И не сидите вы возле этого окна – мимо него пройдут все живые и мертвые этого мира, пролетят все ангелы и птицы, проползут все гады земные на чреве своем, и только одна-единственная тень никогда не вывернет из-за угла.
И не пытайтесь надуть этот мир. Не ложитесь спать с надеждой проснуться от звонка в дверь. Вы проснетесь в три часа ночи, и сегодня уже точно никто не придет, и спать уже не хочется, а до утра с его спасительными иллюзиями еще, ох, как долго.
Наплюйте. Наплюйте на все, и у вас появятся тысячи и миллионы от всей души ненужных вам вещей.
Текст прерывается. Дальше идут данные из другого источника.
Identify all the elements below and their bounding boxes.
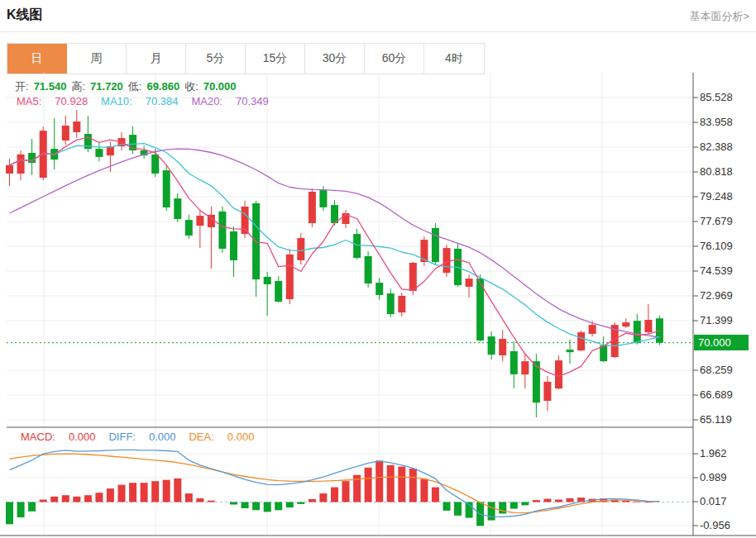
info-label: MA5: — [17, 95, 41, 107]
info-value: 70.000 — [203, 80, 237, 93]
y-axis-label: 76.109 — [700, 240, 733, 252]
kline-page: K线图 基本面分析> 日周月5分15分30分60分4时 开:71.540高:71… — [0, 0, 756, 538]
y-axis-label: 79.248 — [700, 190, 733, 202]
y-axis-label: 71.399 — [700, 314, 733, 326]
y-axis-label: 74.539 — [700, 264, 733, 277]
macd-histogram — [6, 460, 652, 526]
y-axis-label: 72.969 — [700, 289, 733, 302]
info-label: MA20: — [191, 95, 222, 107]
ma-info-row: MA5:70.928MA10:70.384MA20:70.349 — [17, 95, 282, 107]
macd-axis-label: 1.962 — [700, 447, 727, 459]
ma5-line — [10, 137, 660, 376]
macd-axis-label: 0.989 — [700, 471, 727, 483]
info-label: DEA: — [189, 431, 213, 443]
info-value: 70.349 — [236, 95, 269, 107]
info-value: 70.928 — [55, 95, 88, 107]
y-axis-label: 83.958 — [700, 116, 733, 128]
y-axis-label: 80.818 — [700, 165, 733, 178]
y-axis-label: 68.259 — [700, 364, 733, 376]
y-axis-label: 65.119 — [700, 413, 732, 426]
y-axis-label: 77.679 — [700, 215, 733, 227]
info-label: 低: — [128, 80, 142, 93]
diff-line — [10, 450, 660, 517]
ma10-line — [10, 144, 660, 346]
info-value: 0.000 — [149, 431, 176, 443]
info-label: 收: — [184, 80, 199, 93]
info-value: 70.384 — [146, 95, 179, 107]
info-label: 高: — [71, 80, 85, 93]
info-value: 0.000 — [227, 431, 255, 443]
ma20-line — [10, 149, 660, 337]
info-value: 71.540 — [34, 80, 67, 93]
ohlc-info-row: 开:71.540高:71.720低:69.860收:70.000 — [15, 79, 242, 94]
info-value: 69.860 — [146, 80, 179, 93]
macd-axis-label: -0.956 — [700, 519, 730, 531]
candlestick-series — [6, 110, 663, 417]
dea-line — [10, 454, 660, 513]
y-axis-label: 85.528 — [700, 91, 733, 103]
info-label: MA10: — [101, 95, 132, 107]
y-axis-label: 82.388 — [700, 140, 733, 153]
info-value: 0.000 — [69, 431, 96, 443]
y-axis-label: 66.689 — [700, 388, 733, 401]
info-label: DIFF: — [108, 431, 136, 443]
current-price-marker: 70.000 — [694, 335, 749, 350]
macd-info-row: MACD:0.000DIFF:0.000DEA:0.000 — [21, 431, 267, 443]
info-label: 开: — [15, 80, 29, 93]
info-value: 71.720 — [90, 80, 123, 93]
macd-axis-label: 0.017 — [700, 495, 727, 507]
info-label: MACD: — [21, 431, 55, 443]
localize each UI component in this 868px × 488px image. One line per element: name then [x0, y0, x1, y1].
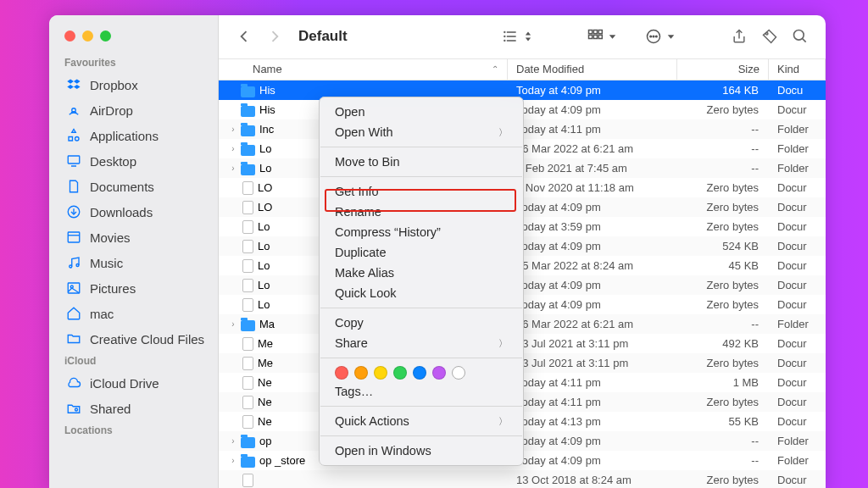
file-name: Ne: [258, 396, 272, 408]
action-button[interactable]: [645, 28, 675, 45]
sidebar-item[interactable]: Applications: [49, 123, 218, 148]
document-icon: [242, 201, 253, 214]
disclosure-icon[interactable]: ›: [227, 456, 239, 465]
menu-quick-actions[interactable]: Quick Actions〉: [320, 411, 523, 431]
header-name[interactable]: Name⌃: [219, 59, 508, 80]
file-size: Zero bytes: [677, 298, 769, 311]
zoom-icon[interactable]: [100, 30, 111, 42]
menu-get-info[interactable]: Get Info: [320, 181, 523, 202]
table-row[interactable]: HisToday at 4:09 pm164 KBDocu: [219, 80, 826, 100]
apps-icon: [66, 128, 81, 143]
sidebar-item[interactable]: Downloads: [49, 199, 218, 225]
table-row[interactable]: 13 Oct 2018 at 8:24 amZero bytesDocur: [219, 470, 826, 488]
file-name: LO: [258, 201, 272, 214]
sidebar-item[interactable]: Shared: [49, 396, 218, 421]
document-icon: [242, 396, 253, 409]
sidebar-item[interactable]: Movies: [49, 225, 218, 250]
file-date: Today at 4:09 pm: [508, 240, 677, 252]
disclosure-icon[interactable]: ›: [227, 125, 239, 134]
file-name: Inc: [259, 123, 274, 136]
folder-icon: [241, 457, 255, 468]
sidebar-item[interactable]: iCloud Drive: [49, 370, 218, 396]
file-date: Today at 4:11 pm: [508, 123, 677, 136]
file-size: --: [677, 318, 769, 330]
menu-move-to-bin[interactable]: Move to Bin: [320, 152, 523, 172]
file-date: Today at 4:11 pm: [508, 396, 677, 408]
sidebar-item[interactable]: Dropbox: [49, 72, 218, 97]
header-kind[interactable]: Kind: [769, 59, 826, 80]
tag-color-dot[interactable]: [354, 366, 368, 380]
sidebar-item[interactable]: mac: [49, 301, 218, 326]
sidebar-section-label: iCloud: [49, 352, 218, 370]
window-title: Default: [298, 28, 348, 45]
menu-open[interactable]: Open: [320, 102, 523, 122]
sidebar-item[interactable]: Creative Cloud Files: [49, 326, 218, 352]
document-icon: [242, 220, 253, 234]
tag-color-dot[interactable]: [432, 366, 446, 380]
desktop-icon: [66, 153, 81, 169]
svg-rect-1: [68, 156, 80, 164]
close-icon[interactable]: [64, 30, 75, 42]
file-date: Today at 4:09 pm: [508, 435, 677, 447]
group-button[interactable]: [587, 28, 616, 45]
file-date: 23 Jul 2021 at 3:11 pm: [508, 357, 677, 369]
sidebar: FavouritesDropboxAirDropApplicationsDesk…: [49, 15, 219, 488]
file-name: Lo: [258, 298, 270, 311]
disclosure-icon[interactable]: ›: [227, 144, 239, 153]
menu-compress[interactable]: Compress “History”: [320, 222, 523, 242]
menu-rename[interactable]: Rename: [320, 202, 523, 222]
file-name: Ma: [259, 318, 275, 330]
folder-icon: [66, 331, 81, 347]
menu-open-in-windows[interactable]: Open in Windows: [320, 441, 523, 461]
sidebar-item-label: Movies: [90, 230, 131, 245]
tag-color-dot[interactable]: [374, 366, 387, 380]
document-icon: [242, 259, 253, 273]
share-button[interactable]: [729, 26, 749, 47]
svg-point-6: [70, 265, 72, 268]
file-name: Lo: [259, 162, 271, 175]
forward-button[interactable]: [264, 26, 285, 47]
sidebar-item[interactable]: AirDrop: [49, 97, 218, 123]
sidebar-item[interactable]: Desktop: [49, 148, 218, 174]
folder-icon: [241, 437, 255, 448]
sidebar-item[interactable]: Documents: [49, 174, 218, 199]
sidebar-item-label: iCloud Drive: [90, 376, 159, 391]
svg-marker-17: [526, 32, 531, 36]
menu-share[interactable]: Share〉: [320, 333, 523, 353]
menu-duplicate[interactable]: Duplicate: [320, 242, 523, 263]
music-icon: [66, 255, 81, 270]
file-name: His: [259, 103, 275, 116]
disclosure-icon[interactable]: ›: [227, 436, 239, 446]
svg-point-14: [504, 32, 505, 33]
sidebar-item-label: AirDrop: [90, 103, 133, 118]
svg-point-10: [75, 408, 78, 411]
header-date[interactable]: Date Modified: [508, 59, 677, 80]
tag-color-dot[interactable]: [335, 366, 348, 380]
menu-copy[interactable]: Copy: [320, 313, 523, 333]
tag-color-dot[interactable]: [452, 366, 465, 380]
menu-open-with[interactable]: Open With〉: [320, 122, 523, 142]
menu-quick-look[interactable]: Quick Look: [320, 283, 523, 303]
view-mode-button[interactable]: [502, 28, 532, 45]
menu-make-alias[interactable]: Make Alias: [320, 263, 523, 283]
menu-tags[interactable]: Tags…: [320, 381, 523, 402]
tag-color-dot[interactable]: [413, 366, 426, 380]
file-name: Lo: [258, 220, 270, 233]
file-kind: Docur: [769, 279, 826, 291]
file-kind: Docur: [769, 337, 826, 350]
sidebar-item-label: Downloads: [90, 205, 153, 219]
sidebar-section-label: Favourites: [49, 53, 218, 72]
tags-button[interactable]: [760, 26, 780, 47]
back-button[interactable]: [234, 26, 254, 47]
search-button[interactable]: [790, 26, 810, 47]
sidebar-item[interactable]: Pictures: [49, 275, 218, 301]
disclosure-icon[interactable]: ›: [227, 164, 239, 173]
header-size[interactable]: Size: [677, 59, 769, 80]
file-name: Me: [258, 357, 273, 369]
minimize-icon[interactable]: [82, 30, 93, 42]
disclosure-icon[interactable]: ›: [227, 319, 239, 329]
tag-color-dot[interactable]: [393, 366, 407, 380]
file-size: --: [677, 123, 769, 136]
sidebar-item[interactable]: Music: [49, 250, 218, 275]
sidebar-item-label: Documents: [90, 180, 154, 194]
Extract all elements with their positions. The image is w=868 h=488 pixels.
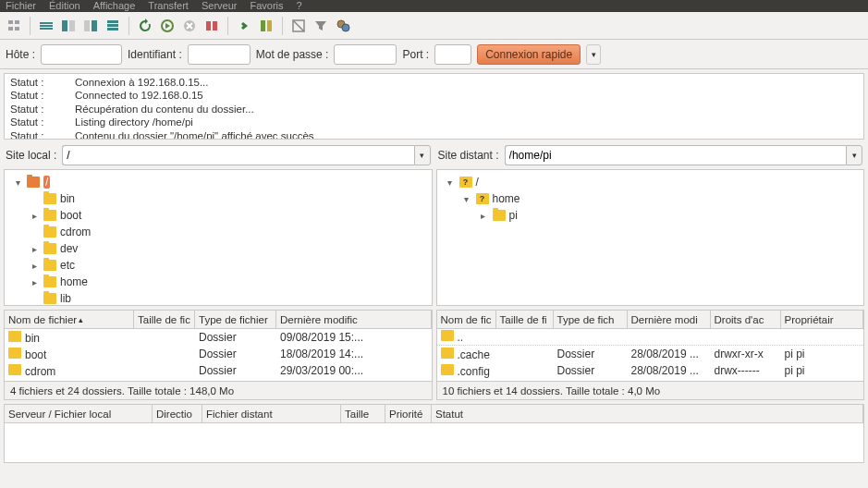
quickconnect-history-dropdown[interactable]: ▾ <box>586 44 601 65</box>
queue-col-remote[interactable]: Fichier distant <box>202 405 341 422</box>
svg-rect-2 <box>8 27 13 30</box>
parent-dir-item[interactable]: .. <box>437 329 864 346</box>
queue-col-prio[interactable]: Priorité <box>385 405 432 422</box>
expand-icon[interactable]: ▾ <box>12 177 23 188</box>
search-icon[interactable] <box>333 16 353 36</box>
tree-item-label: lib <box>60 292 71 305</box>
svg-rect-1 <box>15 20 19 24</box>
remote-tree[interactable]: ▾/▾home▸pi <box>436 169 865 306</box>
expand-icon[interactable]: ▾ <box>445 177 456 188</box>
toggle-log-icon[interactable] <box>36 16 56 36</box>
local-col-size[interactable]: Taille de fic <box>134 311 195 328</box>
svg-rect-9 <box>84 20 90 31</box>
expand-icon[interactable]: ▸ <box>29 277 40 287</box>
list-item[interactable]: cdromDossier29/03/2019 00:... <box>5 362 432 379</box>
remote-col-size[interactable]: Taille de fi <box>496 311 554 328</box>
remote-col-owner[interactable]: Propriétair <box>781 311 864 328</box>
menu-transfer[interactable]: Transfert <box>148 0 189 11</box>
menu-help[interactable]: ? <box>297 0 302 11</box>
filter-icon[interactable] <box>311 16 331 36</box>
queue-col-size[interactable]: Taille <box>341 405 385 422</box>
expand-icon[interactable]: ▸ <box>29 211 40 221</box>
svg-rect-13 <box>107 28 118 30</box>
tree-item[interactable]: ▸etc <box>6 257 430 274</box>
site-manager-icon[interactable] <box>4 16 24 36</box>
message-log[interactable]: Statut :Connexion à 192.168.0.15...Statu… <box>4 73 864 140</box>
folder-icon <box>441 330 454 341</box>
host-input[interactable] <box>41 44 122 65</box>
queue-col-file[interactable]: Serveur / Fichier local <box>5 405 153 422</box>
local-path-dropdown[interactable]: ▾ <box>414 145 431 165</box>
log-message: Connexion à 192.168.0.15... <box>75 76 209 89</box>
expand-icon[interactable]: ▸ <box>478 211 489 221</box>
transfer-queue[interactable]: Serveur / Fichier local Directio Fichier… <box>4 404 864 463</box>
tree-item[interactable]: ▾/ <box>6 174 430 190</box>
host-label: Hôte : <box>6 48 35 61</box>
tree-item-label: cdrom <box>60 226 91 238</box>
cancel-icon[interactable] <box>179 16 200 36</box>
local-tree[interactable]: ▾/bin▸bootcdrom▸dev▸etc▸homelib <box>4 169 433 306</box>
folder-icon <box>441 348 454 359</box>
queue-col-dir[interactable]: Directio <box>153 405 202 422</box>
tree-item[interactable]: ▸pi <box>439 207 862 224</box>
tree-item[interactable]: ▾/ <box>439 174 862 190</box>
reconnect-icon[interactable] <box>234 16 254 36</box>
local-filelist[interactable]: Nom de fichier▴ Taille de fic Type de fi… <box>4 310 433 382</box>
local-col-name[interactable]: Nom de fichier▴ <box>5 311 134 328</box>
menu-bookmarks[interactable]: Favoris <box>250 0 283 11</box>
remote-col-mod[interactable]: Dernière modi <box>628 311 711 328</box>
remote-col-type[interactable]: Type de fich <box>554 311 628 328</box>
list-item[interactable]: binDossier09/08/2019 15:... <box>5 329 432 346</box>
user-label: Identifiant : <box>128 48 182 61</box>
queue-col-status[interactable]: Statut <box>432 405 863 422</box>
remote-path-dropdown[interactable]: ▾ <box>846 145 862 165</box>
menu-edit[interactable]: Édition <box>49 0 80 11</box>
remote-col-name[interactable]: Nom de fic <box>437 311 496 328</box>
toggle-local-tree-icon[interactable] <box>58 16 79 36</box>
toggle-remote-tree-icon[interactable] <box>80 16 101 36</box>
folder-icon <box>459 177 472 188</box>
log-label: Statut : <box>10 129 56 140</box>
log-label: Statut : <box>10 76 56 89</box>
remote-filelist[interactable]: Nom de fic Taille de fi Type de fich Der… <box>436 310 865 382</box>
menu-file[interactable]: Fichier <box>6 0 36 11</box>
refresh-icon[interactable] <box>135 16 155 36</box>
remote-path-input[interactable] <box>505 145 846 165</box>
user-input[interactable] <box>188 44 251 65</box>
folder-icon <box>476 193 489 204</box>
remote-col-perm[interactable]: Droits d'ac <box>711 311 781 328</box>
tree-item[interactable]: cdrom <box>6 224 430 240</box>
svg-rect-8 <box>69 20 75 31</box>
tree-item[interactable]: ▸boot <box>6 207 430 224</box>
list-item[interactable]: bootDossier18/08/2019 14:... <box>5 346 432 362</box>
tree-item[interactable]: ▸home <box>6 274 430 290</box>
compare-icon[interactable] <box>256 16 276 36</box>
svg-rect-5 <box>40 25 53 27</box>
local-col-type[interactable]: Type de fichier <box>195 311 276 328</box>
svg-rect-18 <box>261 20 265 31</box>
menu-view[interactable]: Affichage <box>93 0 136 11</box>
expand-icon[interactable]: ▸ <box>29 244 40 254</box>
tree-item[interactable]: bin <box>6 190 430 207</box>
local-path-input[interactable] <box>62 145 413 165</box>
local-col-mod[interactable]: Dernière modific <box>276 311 432 328</box>
quickconnect-button[interactable]: Connexion rapide <box>477 44 581 65</box>
tree-item[interactable]: ▾home <box>439 190 862 207</box>
sync-browse-icon[interactable] <box>288 16 309 36</box>
list-item[interactable]: .cacheDossier28/08/2019 ...drwxr-xr-xpi … <box>437 346 864 362</box>
port-input[interactable] <box>434 44 471 65</box>
tree-item-label: etc <box>60 259 75 272</box>
folder-icon <box>43 193 56 204</box>
tree-item[interactable]: lib <box>6 290 430 306</box>
disconnect-icon[interactable] <box>202 16 222 36</box>
expand-icon[interactable]: ▸ <box>29 261 40 271</box>
expand-icon[interactable]: ▾ <box>461 194 472 204</box>
menu-server[interactable]: Serveur <box>202 0 238 11</box>
tree-item-label: home <box>60 275 88 288</box>
toggle-queue-icon[interactable] <box>103 16 123 36</box>
password-input[interactable] <box>334 44 397 65</box>
list-item[interactable]: .configDossier28/08/2019 ...drwx------pi… <box>437 362 864 379</box>
svg-rect-16 <box>206 21 211 30</box>
process-queue-icon[interactable] <box>157 16 177 36</box>
tree-item[interactable]: ▸dev <box>6 240 430 257</box>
Все будут завидовать, но вам и на это будет наплевать».


* * *

Так думал юный папуас, дрожа от утренней сырости на острове, однажды открытом Миклухо-Маклаем просто так, с похмелья и от дурного настроения.
И кто их просил, этих вечно пьяных великих мореплавателей, сочинять мир по своему образу и подобию, рисовать трясущимися руками Африку и Австралию, отбирать у индейцев Америку и лепить куда попало? Хорошо, что все они, в конце концов, заболели малярией, утонули, сошли с ума и были съедены ими же придуманными дикарями. А то неизвестно чего еще они натащили бы на этот и без них скособоченный глобус.
Вот и Миклухо-Маклай, простой, ведь, русский человек, лежал бы себе на печке и гордился тем, что все у него не как у людей – летосчисление кривое, свиньи в доме живут, а тоска какая… Так нет же, придумал себе папуасов, хотел, наверное, чтобы они у него счастливые получились. Но у него тоже ничего не вышло. Вот и запил Миклухо, да и выловил как-то из неназванного серого киселя никому не нужный остров, на котором теперь мучается в предрассветных кустах юный папуас с мокрым луком в руках и дожидается такого же несчастного сумчатого енота.
Иногда, после многообещающего шуршания, из кустов выскакивал неинтересный муравьед или полосатый бело-коричневый младенец.
Эти младенцы таинственным образом расплодились на острове сразу после его открытия Миклухо-Маклаем. Никто не знал, откуда они берутся и как они размножаются, во всяком случае, никто не заставал их за этим занятием, но размножались они удивительно быстро. Применить их к какой-нибудь пользе тоже никому не удалось. Однажды экспедиция людоедов с соседнего острова наловила восемь мешков этих младенцев и торжественно зажарила под бой тамтамов, но есть их никто не стал – вкусом младенцы больше всего напоминали грибы. Людоеды, они, конечно, люди с широкими взглядами на жизнь, но для них грибы – все равно, что кошке огурцы. Есть можно, но противно.


* * *

«А я всегда завидовал тем, кто твердо уверен в своем существовании.
Как это, должно быть, прекрасно – проснуться утром, посмотреть в зеркало и обрадоваться: «Вот он я, Вася Печкин!»
А я… Я смотрю на зеркальное существо, пытаюсь напялить его на себя, втиснуться в него, а оно не лезет, морщит и лопается на спине, и мои глаза никак не желают совмещаться с дырками в его резиновом лице. Так и хожу весь день, как дурацкий кенгуру из детского парка, выглядывая через проеденную мышами прореху в душном костюме, чтобы не растянуться от чьей-то дружелюбной подножки».


* * *

Так думал сумчатый енот, крупно дрожа в редком кустарнике. Он никак не мог решиться на то, что все равно неизбежно – выйти из кустов и появиться перед папуасом, наперед зная, что все напрасно, что тот будет напряженно смотреть насквозь, и, уже навсегда, остаться ничем.
И тогда зачем это все? Зачем эта дрожь в сырых кустах на никому не нужном острове, зачем это ежедневное выламывание суставов для того, чтобы найти с этим миром ну хоть какие-то точки соприкосновения?